The other night I was watching my guilty pleasure, "The Real Housewives" a franchise on Bravo network. The newest franchise, "Real Housewives of Potomac", was on. As a Maryland resident, I was particularly interested in this franchise since Potomac is located in Maryland just outside of Washington, DC. The first episode was full of the "shade" that is expected of a RH show. These self proclaimed wealthy ladies whether it's old money or new money, what’s the difference anyway, were so full of "shade" that I needed sunglasses. I was totally here for Gizelle Bryant, who grew up in Potomac and was now living there again after divorcing her high profile pastor husband. I liked her because she seemed to be the most down to earth cast member whom seemed to not allow status to interfere with how she treated others. The next episode, though, left all kinds of questions in my head about how these women view themselves as black women in America. Not black women in Potomac, but black women in America. Now, I would not question someone's blackness or lack thereof (Rachel Dolezal) but it gives pause when their blackness is criticized or questioned as not being black enough.

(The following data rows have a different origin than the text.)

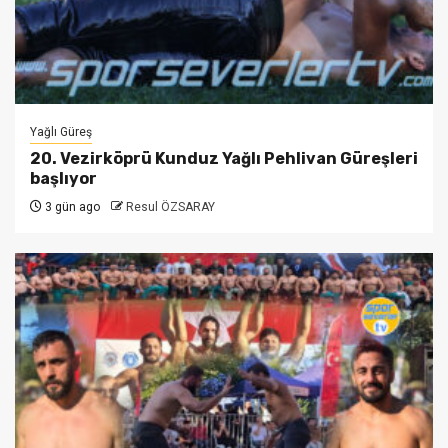
Yağlı Güreş
20. Vezirköprü Kunduz Yağlı Pehlivan Güreşleri
başlıyor
3 gün ago
Resul ÖZSARAY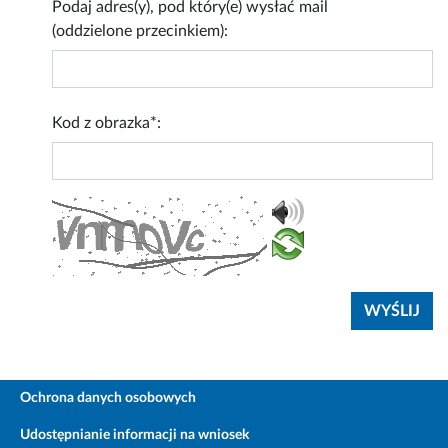
Podaj adres(y), pod który(e) wysłać mail
(oddzielone przecinkiem):
Kod z obrazka*:
Ochrona danych osobowych
Udostępnianie informacji na wniosek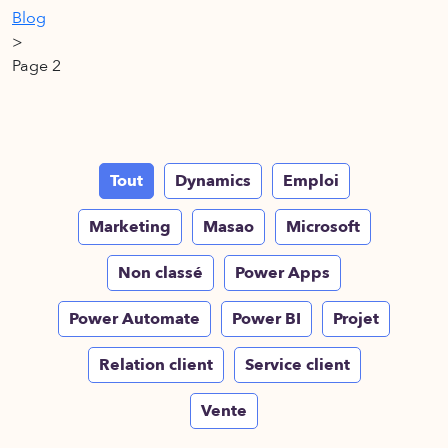
Blog
>
Page 2
Tout
Dynamics
Emploi
Marketing
Masao
Microsoft
Non classé
Power Apps
Power Automate
Power BI
Projet
Relation client
Service client
Vente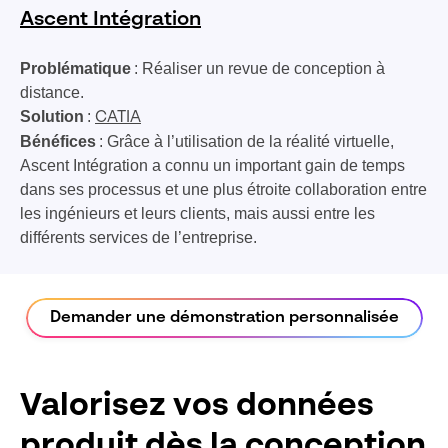
Ascent Intégration
Problématique
: Réaliser un revue de conception à
distance.
Solution
:
CATIA
Bénéfices
: Grâce à l’utilisation de la réalité virtuelle,
Ascent Intégration a connu un important gain de temps
dans ses processus et une plus étroite collaboration entre
les ingénieurs et leurs clients, mais aussi entre les
différents services de l’entreprise.
Demander une démonstration personnalisée
Valorisez vos données
produit dès la conception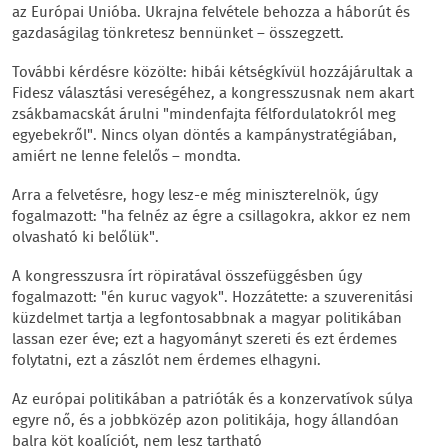
az Európai Unióba. Ukrajna felvétele behozza a háborút és
gazdaságilag tönkretesz bennünket – összegzett.
További kérdésre közölte: hibái kétségkívül hozzájárultak a
Fidesz választási vereségéhez, a kongresszusnak nem akart
zsákbamacskát árulni "mindenfajta félfordulatokról meg
egyebekről". Nincs olyan döntés a kampánystratégiában,
amiért ne lenne felelős – mondta.
Arra a felvetésre, hogy lesz-e még miniszterelnök, úgy
fogalmazott: "ha felnéz az égre a csillagokra, akkor ez nem
olvasható ki belőlük".
A kongresszusra írt röpiratával összefüggésben úgy
fogalmazott: "én kuruc vagyok". Hozzátette: a szuverenitási
küzdelmet tartja a legfontosabbnak a magyar politikában
lassan ezer éve; ezt a hagyományt szereti és ezt érdemes
folytatni, ezt a zászlót nem érdemes elhagyni.
Az európai politikában a patrióták és a konzervatívok súlya
egyre nő, és a jobbközép azon politikája, hogy állandóan
balra köt koalíciót, nem lesz tartható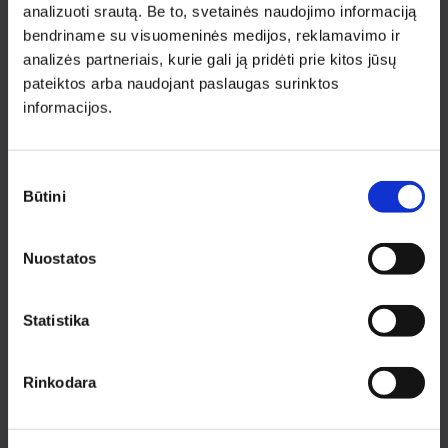
analizuoti srautą. Be to, svetainės naudojimo informaciją
PRENUMERUOTI
bendriname su visuomeninės medijos, reklamavimo ir
analizės partneriais, kurie gali ją pridėti prie kitos jūsų
pateiktos arba naudojant paslaugas surinktos
informacijos.
INFORMACIJA PIRKĖJAMS
Apie medziobites.lt
Atsiskaitymas
Sutikimo
Pristatymas
Būtini
pasirinkimas
Garantijos ir grąžinimas
Privatumo politika
Nuostatos
Pirkimo taisyklės
Rekvizitai
Statistika
KONTAKTAI KAUNE
Pirklių g. 2, Kauno r. sav.
Rinkodara
Tel.:
+370 622 23043
El. paštas:
kaunas@medziobites.lt
Darbo laikas:
I - V 7:30 - 18:00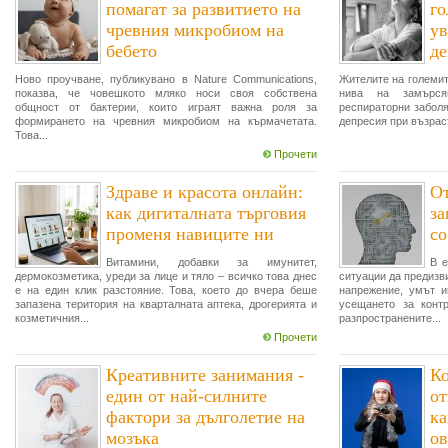
помагат за развитието на
го
чревния микробиом на
ув
бебето
де
Ново проучване, публикувано в Nature Communications,
Жителите на големит
показва, че човешкото мляко носи своя собствена
нива на замърся
общност от бактерии, които играят важна роля за
респираторни забол
формирането на чревния микробиом на кърмачетата.
депресия при възрас
Това...
Прочети
Здраве и красота онлайн:
От
как дигиталната търговия
за
променя навиците ни
со
Витамини, добавки за имунитет,
В е
дермокозметика, уреди за лице и тяло – всичко това днес
ситуации да предизв
е на един клик разстояние. Това, което до вчера беше
напрежение, умът и
запазена територия на кварталната аптека, дрогерията и
усещането за конт
козметичния...
разпространените...
Прочети
Креативните занимания -
Ко
един от най-силните
от
фактори за дълголетие на
ка
мозъка
ов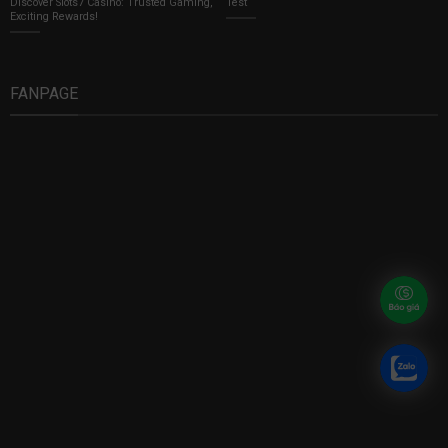
Discover Slots7 Casino: Trusted Gaming,
Test
Exciting Rewards!
FANPAGE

In the second episode a new cast member was introduced named Ashley. Who is of mixed race, and with a head full of beautiful, curly natural hair flowing in all of it's curly goodness. While watching, as a natural girl myself, I kept thinking how beautiful her hair was. Then, in one of the candid interviews, Gizelle makes a comment about Ashley’s hair. Something along the lines of “when I look at Ashley all I see is hair,” and referring to Ashley’s hair as a “big bush.”
Although I’m here for Gizelle, those comments absolutely rubbed me the wrong way. Not to mention, this particular episode was full of enough racial comments to discuss for a lifetime. But the hair comments kept playing over and over in my head. I began to think of how we as black women are so quick to criticize other black women on the basis of hair. It has always been difficult for me to understand why the black community has so many hang ups about hair. I remember when I was a teenager and I would grow my hair just to cut it off again. It wasn’t a big deal to me. I recall my grandmother being extremely upset and hurt when I chopped my hair aka Toni Braxton style. I have tried to return to my natural curls three times before deciding to never put relaxers in my hair again in 2010, after the birth of my second daughter. Each time I chose to “go natural” I was greeted with unsavory comments. In 2000 I had a TWA. My mother was getting remarried and she told me that I couldn’t be in her wedding with a TWA, my reply, I will get a weave. She said that wouldn’t work either, and I felt forced to perm my hair to please my mother. Perming of the hair was thought of to be more acceptable to the mainstream. The relaxer would give us more of a European look.
Some still feel as if straight hair is more acceptable. But it begs the question to whom is it more acceptable? Are we looking to be accepted by the mainstream, our African American community or ourselves?
When I decided to give up the creamy crack to never return in 2010, I transitioned by gradually growing out my relaxed hair. I received so many negative comments at the time, one friend said I looked like a young Michael Jackson, I was often asked if I got caught in the rain, and if I was really wearing my hair that way. Well in my opinion Jackson 5 Michael Jackson was cute when, if I did get caught in the rain my hair would just be curly, and yes I was really wearing my hair this way all day every day. I finally decided that I wanted to be acceptable to me and only me. That’s part of the beauty of being a black woman in America. We have so many choices for our hair. Our hair is our glory and adds to our #BlackGirlMagic. We have to stop judging one another on the basis of hair. It’s self choice. I can rock my natural or a weave and I will still see myself as the baddest woman in the building. The only one who was made or broken by their hair was Sampson.